Although a phase II trial of oral EGFR TKI erlotinib reported an objective response in 4 of 44 patients with gastroesophageal junction adenocarcinoma,[54] no apparent correlation was reported between objective response and tumour biomarkers, such as IHC or FISH. To date, several phase III trials of monoclonal antibodies for EGFR had been conducted; however, no study has reported a survival benefit of phase III trials (Table 1). A subgroup analysis of the EXPAND study, in which adding cetuximab to first-line capecitabine and cisplatin CTx failed to enhance the clinical outcome in patients with AGC, reported a tendency for enhanced OS, PFS and ORR in a small population of patients with high tumour EGFR IHC scores.[55] Furthermore, Maron et al. reported that anti-EGFR treatment attained an objective response in a small population of patients with high-level EGFR amplification detected by both tissue-based NGC and ctDNA NGS.[56]

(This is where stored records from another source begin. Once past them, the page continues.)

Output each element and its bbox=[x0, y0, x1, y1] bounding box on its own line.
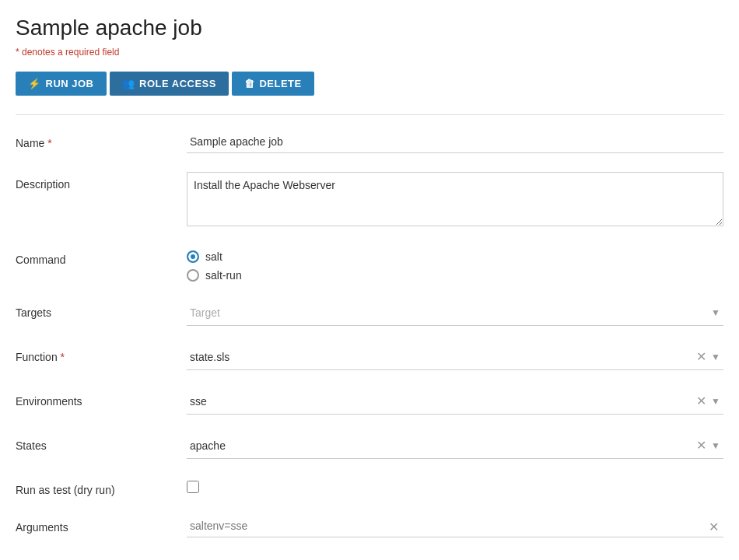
function-value: state.sls bbox=[190, 348, 696, 366]
targets-field-wrap: Target ▼ bbox=[187, 300, 723, 326]
lightning-icon: ⚡ bbox=[28, 78, 41, 89]
name-input[interactable] bbox=[187, 131, 723, 153]
arguments-row: Arguments ✕ bbox=[16, 515, 723, 541]
environments-clear-icon[interactable]: ✕ bbox=[696, 395, 706, 408]
function-label: Function * bbox=[16, 345, 187, 363]
required-note: * denotes a required field bbox=[16, 47, 723, 58]
command-field-wrap: salt salt-run bbox=[187, 247, 723, 282]
environments-label: Environments bbox=[16, 389, 187, 408]
targets-placeholder: Target bbox=[190, 303, 711, 322]
targets-select[interactable]: Target ▼ bbox=[187, 300, 723, 326]
arguments-clear-icon[interactable]: ✕ bbox=[709, 519, 719, 534]
radio-salt-run-label: salt-run bbox=[205, 269, 242, 282]
users-icon: 👥 bbox=[122, 78, 135, 89]
command-row: Command salt salt-run bbox=[16, 247, 723, 285]
states-value: apache bbox=[190, 436, 696, 455]
page-title: Sample apache job bbox=[16, 16, 723, 40]
environments-value: sse bbox=[190, 392, 696, 411]
name-row: Name * bbox=[16, 131, 723, 156]
environments-chevron-icon[interactable]: ▼ bbox=[711, 396, 720, 407]
radio-salt-run[interactable]: salt-run bbox=[187, 269, 723, 282]
command-radio-group: salt salt-run bbox=[187, 247, 723, 282]
states-clear-icon[interactable]: ✕ bbox=[696, 439, 706, 452]
states-label: States bbox=[16, 433, 187, 452]
radio-salt-input[interactable] bbox=[187, 250, 199, 263]
dry-run-checkbox[interactable] bbox=[187, 481, 199, 493]
description-label: Description bbox=[16, 172, 187, 191]
function-icons: ✕ ▼ bbox=[696, 351, 720, 363]
function-row: Function * state.sls ✕ ▼ bbox=[16, 345, 723, 373]
function-chevron-icon[interactable]: ▼ bbox=[711, 352, 720, 362]
divider bbox=[16, 114, 723, 115]
description-input[interactable]: Install the Apache Webserver bbox=[187, 172, 723, 226]
run-job-button[interactable]: ⚡ RUN JOB bbox=[16, 72, 107, 96]
states-icons: ✕ ▼ bbox=[696, 439, 720, 452]
role-access-label: ROLE ACCESS bbox=[139, 78, 216, 89]
targets-row: Targets Target ▼ bbox=[16, 300, 723, 329]
dry-run-field-wrap bbox=[187, 478, 723, 493]
states-select[interactable]: apache ✕ ▼ bbox=[187, 433, 723, 459]
run-job-label: RUN JOB bbox=[46, 78, 94, 89]
function-select[interactable]: state.sls ✕ ▼ bbox=[187, 345, 723, 370]
function-field-wrap: state.sls ✕ ▼ bbox=[187, 345, 723, 370]
states-field-wrap: apache ✕ ▼ bbox=[187, 433, 723, 459]
radio-salt-run-input[interactable] bbox=[187, 269, 199, 282]
command-label: Command bbox=[16, 247, 187, 266]
dry-run-checkbox-wrap bbox=[187, 478, 723, 493]
environments-icons: ✕ ▼ bbox=[696, 395, 720, 408]
delete-label: DELETE bbox=[259, 78, 301, 89]
description-field-wrap: Install the Apache Webserver bbox=[187, 172, 723, 229]
form: Name * Description Install the Apache We… bbox=[16, 131, 723, 541]
arguments-field-wrap: ✕ bbox=[187, 515, 723, 537]
targets-icons: ▼ bbox=[711, 307, 720, 318]
environments-select[interactable]: sse ✕ ▼ bbox=[187, 389, 723, 415]
states-chevron-icon[interactable]: ▼ bbox=[711, 440, 720, 451]
arguments-input[interactable] bbox=[187, 515, 723, 537]
radio-salt[interactable]: salt bbox=[187, 250, 723, 263]
radio-salt-label: salt bbox=[205, 250, 222, 263]
toolbar: ⚡ RUN JOB 👥 ROLE ACCESS 🗑 DELETE bbox=[16, 72, 723, 96]
function-clear-icon[interactable]: ✕ bbox=[696, 351, 706, 363]
name-label: Name * bbox=[16, 131, 187, 149]
delete-button[interactable]: 🗑 DELETE bbox=[232, 72, 314, 96]
arguments-label: Arguments bbox=[16, 515, 187, 534]
dry-run-row: Run as test (dry run) bbox=[16, 478, 723, 499]
trash-icon: 🗑 bbox=[244, 78, 255, 89]
environments-row: Environments sse ✕ ▼ bbox=[16, 389, 723, 418]
role-access-button[interactable]: 👥 ROLE ACCESS bbox=[110, 72, 229, 96]
targets-chevron-icon[interactable]: ▼ bbox=[711, 307, 720, 318]
name-field-wrap bbox=[187, 131, 723, 153]
environments-field-wrap: sse ✕ ▼ bbox=[187, 389, 723, 415]
targets-label: Targets bbox=[16, 300, 187, 319]
dry-run-label: Run as test (dry run) bbox=[16, 478, 187, 496]
states-row: States apache ✕ ▼ bbox=[16, 433, 723, 462]
description-row: Description Install the Apache Webserver bbox=[16, 172, 723, 232]
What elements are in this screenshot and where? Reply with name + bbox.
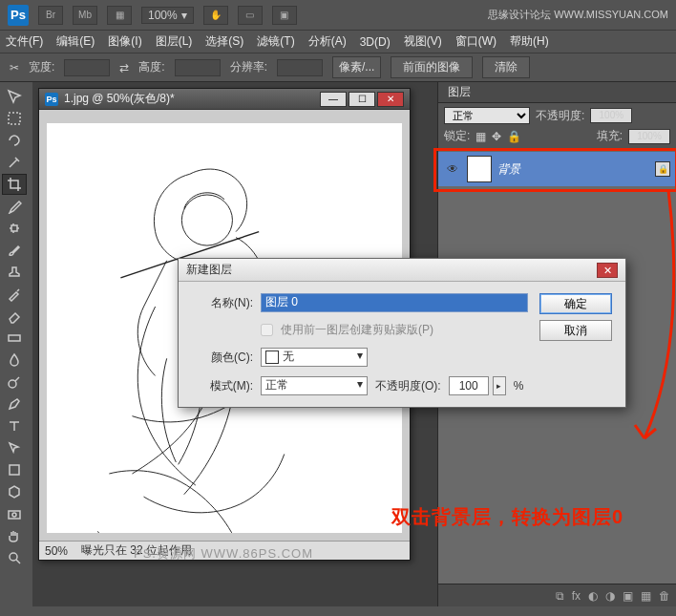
opacity-input[interactable]: 100 [449, 376, 489, 395]
lasso-tool[interactable] [2, 130, 27, 151]
history-brush-tool[interactable] [2, 284, 27, 305]
fill-label: 填充: [597, 128, 623, 144]
opt-height-label: 高度: [138, 59, 164, 75]
svg-rect-1 [9, 335, 20, 341]
menu-3d[interactable]: 3D(D) [360, 35, 391, 49]
gradient-tool[interactable] [2, 328, 27, 349]
forum-watermark: 思缘设计论坛 WWW.MISSYUAN.COM [488, 8, 668, 22]
opt-unit-dropdown[interactable]: 像素/... [332, 56, 381, 78]
menu-filter[interactable]: 滤镜(T) [257, 33, 294, 50]
menu-select[interactable]: 选择(S) [205, 33, 243, 50]
delete-layer-icon[interactable]: 🗑 [659, 589, 670, 603]
crop-tool[interactable] [2, 174, 27, 195]
opt-width-input[interactable] [64, 59, 110, 76]
menu-view[interactable]: 视图(V) [404, 33, 442, 50]
blur-tool[interactable] [2, 350, 27, 371]
opt-front-image-button[interactable]: 前面的图像 [391, 56, 473, 78]
wand-tool[interactable] [2, 152, 27, 173]
fill-value[interactable]: 100% [628, 129, 670, 144]
brush-tool[interactable] [2, 240, 27, 261]
menu-layer[interactable]: 图层(L) [156, 33, 193, 50]
new-layer-icon[interactable]: ▦ [641, 589, 651, 603]
options-bar: ✂ 宽度: ⇄ 高度: 分辨率: 像素/... 前面的图像 清除 [0, 53, 676, 82]
svg-point-6 [10, 553, 17, 561]
shape-tool[interactable] [2, 459, 27, 480]
document-titlebar[interactable]: Ps 1.jpg @ 50%(灰色/8)* — ☐ ✕ [39, 89, 410, 110]
layer-name-input[interactable]: 图层 0 [261, 293, 528, 312]
opt-width-label: 宽度: [29, 59, 54, 75]
bridge-button[interactable]: Br [38, 6, 63, 25]
3d-tool[interactable] [2, 481, 27, 502]
zoom-tool[interactable] [2, 547, 27, 568]
layer-style-icon[interactable]: fx [572, 589, 581, 603]
menu-image[interactable]: 图像(I) [108, 33, 141, 50]
hand-button[interactable]: ✋ [203, 6, 228, 25]
layer-group-icon[interactable]: ▣ [623, 589, 633, 603]
canvas-watermark: PS.资源网 WWW.86PS.COM [134, 545, 313, 563]
opt-res-input[interactable] [277, 59, 323, 76]
menu-edit[interactable]: 编辑(E) [56, 33, 95, 50]
layer-thumbnail[interactable] [467, 156, 492, 182]
menu-file[interactable]: 文件(F) [6, 33, 43, 50]
blend-mode-select[interactable]: 正常 [444, 107, 530, 124]
dodge-tool[interactable] [2, 372, 27, 393]
visibility-icon[interactable]: 👁 [444, 160, 461, 178]
annotation-text: 双击背景层，转换为图层0 [391, 504, 623, 530]
menu-help[interactable]: 帮助(H) [510, 33, 549, 50]
mode-label: 模式(M): [192, 378, 253, 394]
path-select-tool[interactable] [2, 437, 27, 458]
clip-mask-checkbox [261, 324, 273, 336]
opt-clear-button[interactable]: 清除 [482, 56, 530, 78]
opt-height-input[interactable] [175, 59, 221, 76]
opacity-stepper[interactable]: ▸ [493, 376, 506, 395]
new-layer-dialog: 新建图层 ✕ 名称(N): 图层 0 使用前一图层创建剪贴蒙版(P) 颜色(C)… [178, 258, 626, 408]
menu-window[interactable]: 窗口(W) [455, 33, 496, 50]
svg-point-7 [181, 195, 232, 245]
opacity-pct: % [514, 379, 524, 393]
cancel-button[interactable]: 取消 [539, 320, 612, 341]
swap-icon[interactable]: ⇄ [119, 61, 129, 74]
window-minimize[interactable]: — [320, 92, 347, 107]
dialog-title: 新建图层 [186, 262, 597, 278]
menu-bar: 文件(F) 编辑(E) 图像(I) 图层(L) 选择(S) 滤镜(T) 分析(A… [0, 31, 676, 53]
ok-button[interactable]: 确定 [539, 293, 612, 314]
color-label: 颜色(C): [192, 350, 253, 366]
view-extras-button[interactable]: ▦ [107, 6, 132, 25]
lock-position-icon[interactable]: ✥ [492, 130, 501, 143]
mode-select[interactable]: 正常▾ [261, 376, 368, 395]
window-maximize[interactable]: ☐ [349, 92, 375, 107]
lock-pixels-icon[interactable]: ▦ [475, 130, 486, 143]
eyedropper-tool[interactable] [2, 196, 27, 217]
marquee-tool[interactable] [2, 108, 27, 129]
pen-tool[interactable] [2, 393, 27, 414]
menu-analysis[interactable]: 分析(A) [308, 33, 347, 50]
link-layers-icon[interactable]: ⧉ [556, 589, 564, 603]
layer-mask-icon[interactable]: ◐ [588, 589, 598, 603]
adjustment-layer-icon[interactable]: ◑ [605, 589, 615, 603]
layer-row-background[interactable]: 👁 背景 🔒 [438, 152, 676, 186]
arrange-button[interactable]: ▭ [238, 6, 263, 25]
type-tool[interactable] [2, 415, 27, 436]
stamp-tool[interactable] [2, 262, 27, 283]
move-tool[interactable] [2, 86, 27, 107]
lock-all-icon[interactable]: 🔒 [507, 130, 521, 143]
layers-panel-tab[interactable]: 图层 [438, 82, 676, 103]
dialog-close-button[interactable]: ✕ [597, 263, 618, 278]
eraser-tool[interactable] [2, 306, 27, 327]
color-select[interactable]: 无 ▾ [261, 348, 368, 367]
hand-tool[interactable] [2, 525, 27, 546]
layer-name[interactable]: 背景 [497, 161, 520, 178]
opacity-value[interactable]: 100% [590, 108, 632, 123]
healing-tool[interactable] [2, 218, 27, 239]
opt-res-label: 分辨率: [230, 59, 267, 75]
doc-zoom-value[interactable]: 50% [45, 544, 68, 558]
opacity-label: 不透明度: [536, 108, 584, 124]
screen-mode-button[interactable]: ▣ [272, 6, 297, 25]
mini-bridge-button[interactable]: Mb [73, 6, 97, 25]
camera-tool[interactable] [2, 503, 27, 524]
svg-rect-4 [9, 511, 20, 519]
zoom-level-dropdown[interactable]: 100%▾ [141, 7, 194, 24]
opacity-label-dlg: 不透明度(O): [375, 378, 441, 394]
dialog-titlebar[interactable]: 新建图层 ✕ [179, 259, 625, 282]
window-close[interactable]: ✕ [377, 92, 404, 107]
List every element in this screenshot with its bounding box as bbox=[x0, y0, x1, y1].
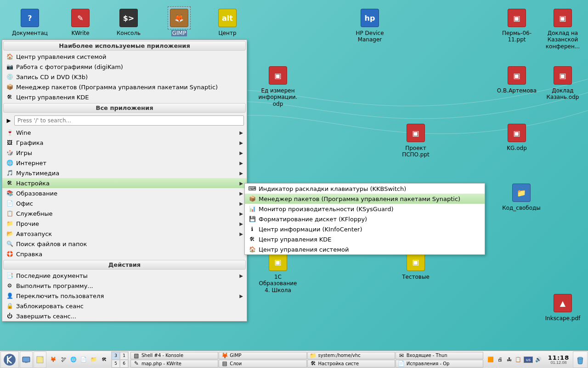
submenu-item-5[interactable]: 🛠Центр управления KDE bbox=[245, 234, 485, 244]
actions-item-3[interactable]: 🔒Заблокировать сеанс bbox=[2, 301, 247, 311]
submenu-item-6[interactable]: 🏠Центр управления системой bbox=[245, 244, 485, 254]
taskbar-task-2[interactable]: 📁system:/home/vhс bbox=[307, 352, 395, 360]
most-used-item-2-icon: 💿 bbox=[6, 73, 13, 80]
menu-search-input[interactable] bbox=[14, 115, 244, 126]
all-apps-item-8[interactable]: 📋Служебные▶ bbox=[2, 208, 247, 218]
desktop-icon-1c[interactable]: ▣1С Образование 4. Школа bbox=[257, 251, 299, 293]
desktop-icon-doklad1[interactable]: ▣Доклад на Казанской конферен... bbox=[542, 7, 583, 50]
desktop-icon-artemova[interactable]: ▣О.В.Артемова bbox=[496, 64, 537, 94]
taskbar-task-6[interactable]: 🛠Настройка систе bbox=[307, 360, 395, 368]
openoffice-icon[interactable]: 📄 bbox=[79, 355, 88, 364]
kmenu-button[interactable] bbox=[0, 351, 19, 368]
all-apps-item-10[interactable]: 📂Автозапуск▶ bbox=[2, 229, 247, 239]
menu-item-label: Офис bbox=[16, 200, 33, 207]
all-apps-item-7[interactable]: 📄Офис▶ bbox=[2, 198, 247, 208]
submenu-item-0[interactable]: ⌨Индикатор раскладки клавиатуры (KKBSwit… bbox=[245, 184, 485, 194]
all-apps-item-2[interactable]: 🎲Игры▶ bbox=[2, 148, 247, 158]
most-used-item-1[interactable]: 📷Работа с фотографиями (digiKam) bbox=[2, 62, 247, 72]
all-apps-item-0[interactable]: 🍷Wine▶ bbox=[2, 127, 247, 138]
most-used-item-4[interactable]: 🛠Центр управления KDE bbox=[2, 92, 247, 102]
desktop-icon-label: Пермь-06-11.ppt bbox=[497, 30, 537, 43]
all-apps-item-12[interactable]: 🛟Справка bbox=[2, 249, 247, 259]
desktop-icon-konsole[interactable]: $>Консоль bbox=[108, 7, 149, 36]
settings-submenu: ⌨Индикатор раскладки клавиатуры (KKBSwit… bbox=[244, 183, 485, 255]
pager-desktop-5[interactable]: 5 bbox=[112, 360, 120, 368]
konqueror-icon[interactable]: 🌐 bbox=[69, 355, 78, 364]
all-apps-item-9[interactable]: 📁Прочие▶ bbox=[2, 218, 247, 229]
desktop-icon-hp[interactable]: hpHP Device Manager bbox=[349, 7, 390, 43]
clock-date: 01.12.08 bbox=[550, 361, 566, 365]
taskbar-task-1[interactable]: 🦊GIMP bbox=[219, 352, 306, 360]
desktop-icon-kod[interactable]: 📁Код_свободы bbox=[501, 182, 542, 211]
quick-launch: 🦊 🕊 🌐 📄 📁 🛠 bbox=[47, 355, 110, 364]
actions-item-1[interactable]: ⚙Выполнить программу... bbox=[2, 281, 247, 291]
menu-item-label: Мультимедиа bbox=[16, 170, 59, 177]
show-desktop-button[interactable] bbox=[20, 351, 33, 368]
desktop-icon-gimp[interactable]: 🦊GIMP bbox=[158, 7, 200, 36]
menu-item-label: Запись CD и DVD (K3b) bbox=[16, 74, 88, 80]
menu-item-label: Игры bbox=[16, 150, 32, 156]
desktop-icon-test[interactable]: ▣Тестовые bbox=[395, 251, 436, 280]
desktop-icon-perm[interactable]: ▣Пермь-06-11.ppt bbox=[496, 7, 537, 43]
firefox-icon[interactable]: 🦊 bbox=[49, 355, 58, 364]
all-apps-item-5-icon: 🛠 bbox=[6, 179, 13, 187]
task-label: Исправления - Op bbox=[407, 361, 450, 366]
all-apps-item-6[interactable]: 📚Образование▶ bbox=[2, 188, 247, 198]
home-folder-icon[interactable]: 📁 bbox=[89, 355, 98, 364]
submenu-arrow-icon: ▶ bbox=[239, 130, 243, 135]
desktop-icon-kwrite[interactable]: ✎KWrite bbox=[60, 7, 101, 36]
most-used-item-3[interactable]: 📦Менеджер пакетов (Программа управления … bbox=[2, 82, 247, 92]
desktop-icon-docs[interactable]: ?Документац bbox=[9, 7, 51, 36]
submenu-item-label: Центр управления системой bbox=[259, 246, 349, 253]
trash-button[interactable] bbox=[573, 351, 588, 368]
submenu-item-4[interactable]: ℹЦентр информации (KInfoCenter) bbox=[245, 224, 485, 234]
submenu-arrow-icon: ▶ bbox=[239, 140, 243, 145]
desktop-icon-inkscape[interactable]: ▲Inkscape.pdf bbox=[542, 292, 583, 322]
actions-item-4[interactable]: ⏻Завершить сеанс... bbox=[2, 311, 247, 321]
actions-item-2[interactable]: 👤Переключить пользователя▶ bbox=[2, 291, 247, 301]
utility-icon[interactable]: 🛠 bbox=[99, 355, 108, 364]
desktop-icon-label: Доклад Казань.odp bbox=[543, 87, 583, 101]
desktop-icon-center[interactable]: altЦентр bbox=[207, 7, 248, 36]
desktop-icon-label: HP Device Manager bbox=[350, 30, 390, 43]
menu-item-label: Выполнить программу... bbox=[16, 282, 93, 289]
submenu-item-2[interactable]: 📊Монитор производительности (KSysGuard) bbox=[245, 204, 485, 214]
pager-desktop-6[interactable]: 6 bbox=[120, 360, 128, 368]
menu-item-label: Графика bbox=[16, 139, 44, 146]
desktop-icon-label: Тестовые bbox=[402, 274, 430, 280]
all-apps-item-5[interactable]: 🛠Настройка▶ bbox=[2, 178, 247, 188]
tray-clipboard-icon[interactable]: 📋 bbox=[514, 356, 522, 363]
desktop-icon-project[interactable]: ▣Проект ПСПО.ppt bbox=[395, 122, 436, 158]
tray-network-icon[interactable]: 🖧 bbox=[505, 356, 513, 363]
all-apps-item-1[interactable]: 🖼Графика▶ bbox=[2, 138, 247, 148]
all-apps-item-4[interactable]: 🎵Мультимедиа▶ bbox=[2, 168, 247, 178]
notes-button[interactable] bbox=[34, 351, 46, 368]
desktop-icon-kg[interactable]: ▣KG.odp bbox=[496, 122, 537, 151]
all-apps-item-11[interactable]: 🔍Поиск файлов и папок bbox=[2, 239, 247, 249]
taskbar-clock[interactable]: 11:18 01.12.08 bbox=[545, 355, 572, 365]
taskbar-task-4[interactable]: ✎map.php - KWrite bbox=[130, 360, 218, 368]
taskbar-task-7[interactable]: 📄Исправления - Op bbox=[396, 360, 483, 368]
submenu-item-3[interactable]: 💾Форматирование дискет (KFloppy) bbox=[245, 214, 485, 224]
submenu-item-5-icon: 🛠 bbox=[249, 236, 256, 243]
thunderbird-icon[interactable]: 🕊 bbox=[59, 355, 68, 364]
tray-volume-icon[interactable]: 🔊 bbox=[535, 356, 542, 363]
pager-desktop-1[interactable]: 1 bbox=[120, 352, 128, 360]
most-used-item-0[interactable]: 🏠Центр управления системой bbox=[2, 52, 247, 62]
menu-item-label: Справка bbox=[16, 251, 42, 258]
taskbar-task-3[interactable]: ✉Входящие - Thun bbox=[396, 352, 483, 360]
keyboard-layout-indicator[interactable]: us bbox=[524, 356, 533, 363]
taskbar-task-0[interactable]: ▧Shell #4 - Konsole bbox=[130, 352, 218, 360]
pager-desktop-3[interactable]: 3 bbox=[112, 352, 120, 360]
actions-item-0[interactable]: 📑Последние документы▶ bbox=[2, 270, 247, 281]
all-apps-item-3[interactable]: 🌐Интернет▶ bbox=[2, 158, 247, 168]
desktop-icon-ed[interactable]: ▣Ед измерен информации.odp bbox=[257, 64, 299, 107]
desktop-icon-kazan[interactable]: ▣Доклад Казань.odp bbox=[542, 64, 583, 101]
taskbar-task-5[interactable]: ▤Слои bbox=[219, 360, 306, 368]
tray-updates-icon[interactable]: 🟧 bbox=[487, 356, 494, 363]
tray-printer-icon[interactable]: 🖨 bbox=[496, 356, 503, 363]
menu-item-label: Прочие bbox=[16, 220, 39, 227]
submenu-item-1[interactable]: 📦Менеджер пакетов (Программа управления … bbox=[245, 194, 485, 204]
most-used-item-2[interactable]: 💿Запись CD и DVD (K3b) bbox=[2, 72, 247, 82]
task-5-icon: ▤ bbox=[221, 360, 228, 367]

The addition of HGF and c-MET signalling inhibitors (onartuzumab as anti-MET monoclonal antibody or rilotumumab as anti-HGF monoclonal antibody) to first-line CTx in MET-positive AGC detected by IHC did not exhibit clinical benefit in phase III trials,[57,58] although MET TKIs have exhibited antitumour activity in some patients with high-level MET amplification.[46,47] The lack of appropriate patient selection and molecular stratification could be one of the reasons for the failure in these trials. Considering that the amplification of RTKs does not simply correlate with the protein expression in GC,[17] a comprehensive analysis using both NGC and IHC could be necessary to select patients adequately.

VEGF targeting therapy

Ramucirumab is a human IgG1 monoclonal antibody specific for vascular endothelial growth factor receptor 2 (VEGFR2), which has recently been validated to be effective for AGC by the REGARD and RAINBOW trials.[4,6] In the RAINBOW trial, which compared paclitaxel + placebo with paclitaxel + ramucirumab, patients treated with paclitaxel + ramucirumab exhibited significantly longer OS (median, 9.6 versus 7.4 months), longer PFS (median, 4.4 versus 2.9 months) and higher response rate (28% versus 16%) than those treated with paclitaxel alone. Regrettably, an optimal biomarker for antiangiogenic treatment is still lacking. A recent retrospective exploratory analysis from the REGARD study reported that none of the tested biomarkers (tumour HER2 or VEGFR2 and serum VEGF-C and VEGF-D, and soluble VEGFR1 and VEGFR3) identified a potent predictive biomarker of ramucirumab efficacy.[59] Moreover, per the exploratory plasma analyses from the RAINBOW study, neither VEGF pathway markers nor other markers revealed a predictive correlation with ramucirumab efficacy.[60] Recently, the RAINFALL phase III trial demonstrated that adding ramucirumab to first-line cisplatin/fluoropyrimidine did not exhibit enhanced OS, which also failed to exhibit the utility of plasma biomarkers, such as VEGF-C and VEGF-D.[61] A phase III double-blind placebo-controlled study of regorafenib, multiple VEGF TKIs in patients with AGC is underway, which will also assess predictive biomarkers of this antiangiogenic treatment. Furthermore, apatinib is a multikinase inhibitor that primarily targets VEGFR2 and markedly enhances OS in patients with pretreated AGC, although no biomarkers were identified to predict clinical benefits.[62]

PARP inhibitor

The GC pathogenesis is associated with DNA damage and chronic inflammation from Helicobacter pylori[63,64] and EBV infections,[65] to lifestyle factors including obesity and chronic gastric acid reflux. Large-scale genome sequencing of GC suggested that somatic mutations in genes involved in homologous recombination DNA repair are common features.[9,10]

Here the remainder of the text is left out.